**Task description:**
Line by line, count where the string "lang" appears in the listing, then give the number of such lines alone.

[Opening Records to use section]

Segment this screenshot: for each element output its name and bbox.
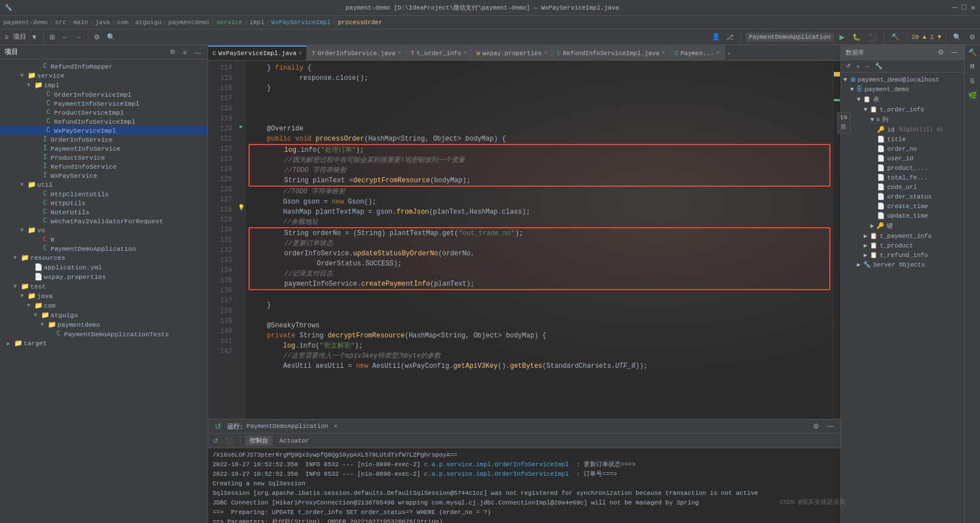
console-tab-actuator[interactable]: Actuator [275, 436, 314, 445]
sidebar-item-httpclientutils[interactable]: C HttpClientUtils [0, 190, 207, 199]
breadcrumb-item-1[interactable]: src [55, 19, 66, 26]
sidebar-item-paymentinfoserviceimpl[interactable]: C PaymentInfoServiceImpl [0, 99, 207, 108]
db-item-col-id[interactable]: 🔑 id bigint(11) ai [841, 125, 964, 134]
db-item-col-product[interactable]: 📄 product_... [841, 163, 964, 173]
db-item-serverobjects[interactable]: ▶ 🔧 Server Objects [841, 260, 964, 269]
db-item-col-orderno[interactable]: 📄 order_no [841, 144, 964, 154]
tab-close-wxpayserviceimpl[interactable]: × [299, 51, 302, 57]
sidebar-item-productservice[interactable]: I ProductService [0, 153, 207, 162]
sidebar-item-orderinfoservice[interactable]: I OrderInfoService [0, 135, 207, 144]
db-collapse[interactable]: — [949, 47, 960, 57]
console-restart[interactable]: ↺ [210, 436, 220, 446]
sidebar-item-test-com[interactable]: ▼ 📁 com [0, 301, 207, 310]
sidebar-settings[interactable]: ⚙ [168, 47, 178, 57]
run-settings-button[interactable]: ⚙ [811, 421, 821, 431]
search-everywhere[interactable]: 🔍 [105, 32, 118, 42]
sidebar-item-orderinfoserviceimpl[interactable]: C OrderInfoServiceImpl [0, 90, 207, 99]
sidebar-item-test[interactable]: ▼ 📁 test [0, 282, 207, 291]
breadcrumb-item-8[interactable]: impl [250, 19, 264, 26]
db-settings[interactable]: ⚙ [936, 47, 946, 57]
sidebar-item-wxpayproperties[interactable]: 📄 wxpay.properties [0, 272, 207, 282]
db-add[interactable]: + [854, 62, 862, 71]
navigate-back[interactable]: ← [60, 32, 71, 42]
sidebar-item-productserviceimpl[interactable]: C ProductServiceImpl [0, 108, 207, 117]
tab-payment[interactable]: C Paymen... × [670, 46, 725, 60]
breadcrumb-item-9[interactable]: WxPayServiceImpl [272, 19, 331, 26]
db-item-col-updatetime[interactable]: 📄 update_time [841, 211, 964, 220]
breadcrumb-item-6[interactable]: paymentdemo [169, 19, 210, 26]
db-properties[interactable]: 🔧 [873, 61, 885, 71]
tab-close-orderinfoservice[interactable]: × [398, 50, 401, 56]
warnings-count[interactable]: 20 ▲ 2 ▼ [911, 34, 941, 40]
db-item-col-orderstatus[interactable]: 📄 order_status [841, 192, 964, 201]
sidebar-item-paymentdemoapplicationtests[interactable]: C PaymentDemoApplicationTests [0, 330, 207, 339]
hamburger-button[interactable]: ≡ [2, 32, 11, 42]
db-item-columns[interactable]: ▼ ≡ 列 [841, 114, 964, 125]
console-stop[interactable]: ⬛ [223, 436, 236, 446]
db-item-col-totalfe[interactable]: 📄 total_fe... [841, 173, 964, 182]
db-item-col-codeurl[interactable]: 📄 code_url [841, 182, 964, 192]
tab-refundinfoserviceimpl[interactable]: C RefundInfoServiceImpl.java × [553, 46, 670, 60]
log-link-2[interactable]: c.a.p.service.impl.OrderInfoServiceImpl [424, 471, 568, 477]
settings-button[interactable]: ⚙ [92, 32, 102, 42]
breadcrumb-item-3[interactable]: java [95, 19, 110, 26]
db-item-col-title[interactable]: 📄 title [841, 134, 964, 144]
db-item-paymentdemo[interactable]: ▼ 🗄 payment_demo [841, 84, 964, 94]
run-restart-button[interactable]: ↺ [213, 421, 224, 432]
sidebar-item-r[interactable]: C R [0, 235, 207, 244]
sidebar-item-refundinfoservice[interactable]: I RefundInfoService [0, 162, 207, 171]
console-content[interactable]: /X16s6LOFJS73pterRrgPQ9Qx3ywpfQ0QgS9ypAX… [208, 448, 841, 523]
log-link-1[interactable]: c.a.p.service.impl.OrderInfoServiceImpl [424, 461, 568, 468]
db-remove[interactable]: − [863, 62, 871, 71]
lang-en[interactable]: EN [839, 114, 849, 121]
breadcrumb-item-0[interactable]: payment-demo [3, 19, 48, 26]
navigate-forward[interactable]: → [73, 32, 84, 42]
sidebar-item-httputils[interactable]: C HttpUtils [0, 199, 207, 208]
close-button[interactable]: ✕ [971, 3, 976, 12]
tab-close-refundinfoserviceimpl[interactable]: × [662, 50, 665, 56]
settings-right[interactable]: ⚙ [967, 32, 978, 42]
breadcrumb-item-10[interactable]: processOrder [338, 19, 382, 26]
minimize-button[interactable]: — [952, 3, 957, 12]
sidebar-item-impl[interactable]: ▼ 📁 impl [0, 80, 207, 90]
db-item-keys[interactable]: ▶ 🔑 键 [841, 220, 964, 231]
tab-overflow[interactable]: › [725, 48, 733, 60]
sidebar-item-vo[interactable]: ▼ 📁 vo [0, 226, 207, 235]
side-icon-build[interactable]: 🔨 [967, 47, 978, 58]
sidebar-item-wxpayserviceimpl[interactable]: C WxPayServiceImpl [0, 126, 207, 135]
git-button[interactable]: ⎇ [724, 32, 736, 42]
db-item-trefundinfo[interactable]: ▶ 📋 t_refund_info [841, 250, 964, 260]
search-button[interactable]: 🔍 [951, 32, 964, 42]
sidebar-item-test-atguigu[interactable]: ▼ 📁 atguigu [0, 310, 207, 320]
sidebar-item-test-paymentdemo[interactable]: ▼ 📁 paymentdemo [0, 320, 207, 330]
sidebar-item-service[interactable]: ▼ 📁 service [0, 71, 207, 80]
sidebar-collapse-all[interactable]: ≡ [181, 48, 189, 57]
maximize-button[interactable]: □ [961, 3, 966, 12]
sidebar-item-util[interactable]: ▼ 📁 util [0, 180, 207, 190]
db-item-tpaymentinfo[interactable]: ▶ 📋 t_payment_info [841, 231, 964, 241]
tab-wxpayproperties[interactable]: W wxpay.properties × [472, 46, 552, 60]
tab-t-order-info[interactable]: T t_order_info × [407, 46, 472, 60]
sidebar-item-target[interactable]: ▶ 📁 target [0, 339, 207, 348]
db-item-col-createtime[interactable]: 📄 create_time [841, 201, 964, 211]
code-content[interactable]: } finally { response.close(); } @Overrid… [246, 61, 833, 419]
tab-orderinfoservice[interactable]: T OrderInfoService.java × [307, 46, 406, 60]
sidebar-item-paymentdemoapplication[interactable]: C PaymentDemoApplication [0, 244, 207, 253]
breadcrumb-item-7[interactable]: service [216, 19, 242, 26]
db-item-localhost[interactable]: ▼ 🖥 payment_demo@localhost [841, 75, 964, 84]
side-icon-spring[interactable]: 🌿 [967, 90, 978, 101]
tab-wxpayserviceimpl[interactable]: C WxPayServiceImpl.java × [208, 46, 307, 60]
breadcrumb-item-5[interactable]: atguigu [136, 19, 161, 26]
db-item-tproduct[interactable]: ▶ 📋 t_product [841, 241, 964, 250]
run-minimize-button[interactable]: — [825, 421, 836, 431]
sidebar-item-test-java[interactable]: ▼ 📁 java [0, 291, 207, 301]
sidebar-item-wechatpay2validatorforrequest[interactable]: C WechatPay2ValidatorForRequest [0, 217, 207, 226]
tab-close-payment[interactable]: × [716, 50, 720, 56]
build-button[interactable]: 🔨 [889, 32, 902, 42]
lang-zh[interactable]: 简 [839, 123, 849, 132]
side-icon-maven[interactable]: M [969, 62, 976, 73]
breadcrumb-item-2[interactable]: main [73, 19, 88, 26]
sidebar-item-refundinfomapper[interactable]: C RefundInfoMapper [0, 62, 207, 71]
breadcrumb-item-4[interactable]: com [117, 19, 128, 26]
tab-close-torderinfo[interactable]: × [463, 50, 467, 56]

[Closing Records to use section]

**Reply to the exercise:**
2